Task to carry out: The records appear below. Set down exactly each line from the one that contains "Tillbehör till träningsställning" through the last, both included.

[Stored data entries]
*****

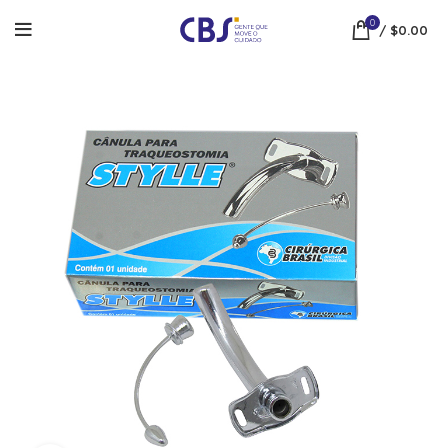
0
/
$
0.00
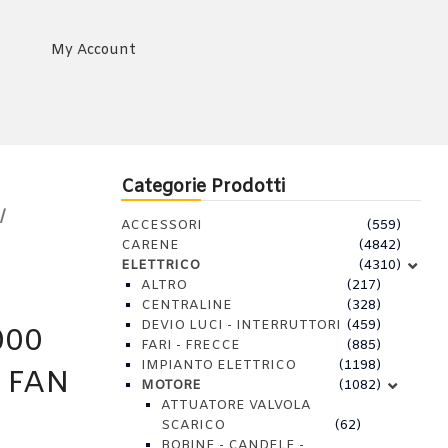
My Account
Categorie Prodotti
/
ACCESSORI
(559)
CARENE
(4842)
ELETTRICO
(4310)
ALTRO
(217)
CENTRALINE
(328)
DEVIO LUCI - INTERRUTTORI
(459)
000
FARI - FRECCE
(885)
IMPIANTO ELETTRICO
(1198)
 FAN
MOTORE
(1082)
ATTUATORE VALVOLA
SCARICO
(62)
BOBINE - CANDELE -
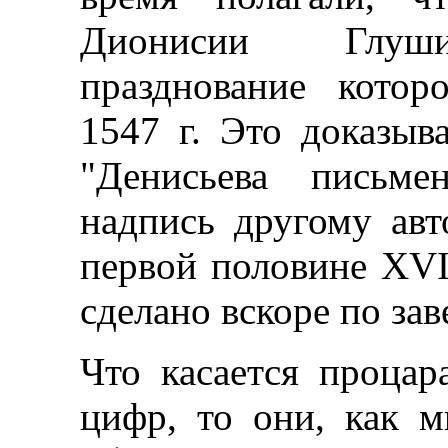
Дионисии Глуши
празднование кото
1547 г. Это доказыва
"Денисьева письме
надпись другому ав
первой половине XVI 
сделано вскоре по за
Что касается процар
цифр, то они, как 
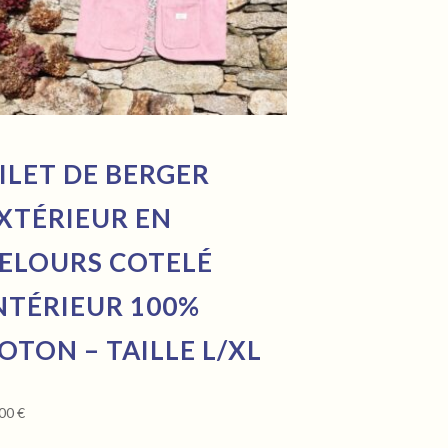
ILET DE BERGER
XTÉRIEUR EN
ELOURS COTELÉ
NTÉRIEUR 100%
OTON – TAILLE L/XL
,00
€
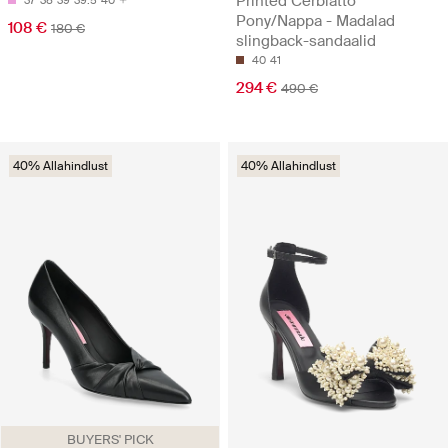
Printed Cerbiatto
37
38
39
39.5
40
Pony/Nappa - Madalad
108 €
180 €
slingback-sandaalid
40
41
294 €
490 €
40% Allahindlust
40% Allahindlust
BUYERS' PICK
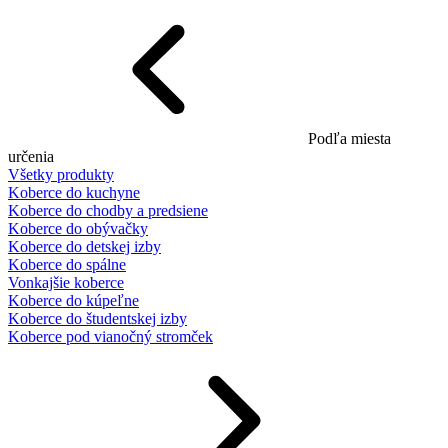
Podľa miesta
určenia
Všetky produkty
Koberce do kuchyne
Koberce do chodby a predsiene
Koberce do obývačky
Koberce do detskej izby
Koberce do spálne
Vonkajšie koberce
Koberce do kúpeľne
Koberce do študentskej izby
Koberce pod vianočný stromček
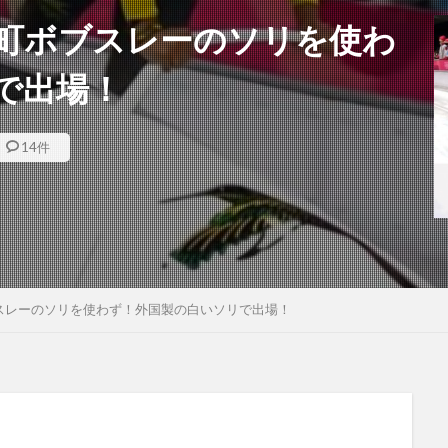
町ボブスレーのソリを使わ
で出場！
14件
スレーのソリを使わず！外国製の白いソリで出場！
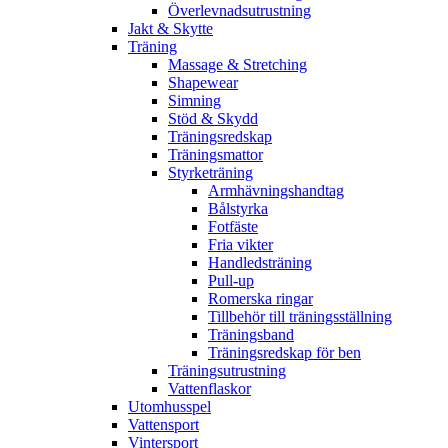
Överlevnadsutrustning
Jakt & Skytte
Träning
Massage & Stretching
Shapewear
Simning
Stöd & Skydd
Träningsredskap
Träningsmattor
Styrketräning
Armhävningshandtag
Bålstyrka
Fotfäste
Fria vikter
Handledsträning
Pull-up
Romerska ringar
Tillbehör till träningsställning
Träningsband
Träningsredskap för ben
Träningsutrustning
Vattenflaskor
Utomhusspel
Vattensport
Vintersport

*****

Answer for the task:
Tillbehör till träningsställning
Träningsband
Träningsredskap för ben
Träningsutrustning
Vattenflaskor
Utomhusspel
Vattensport
Vintersport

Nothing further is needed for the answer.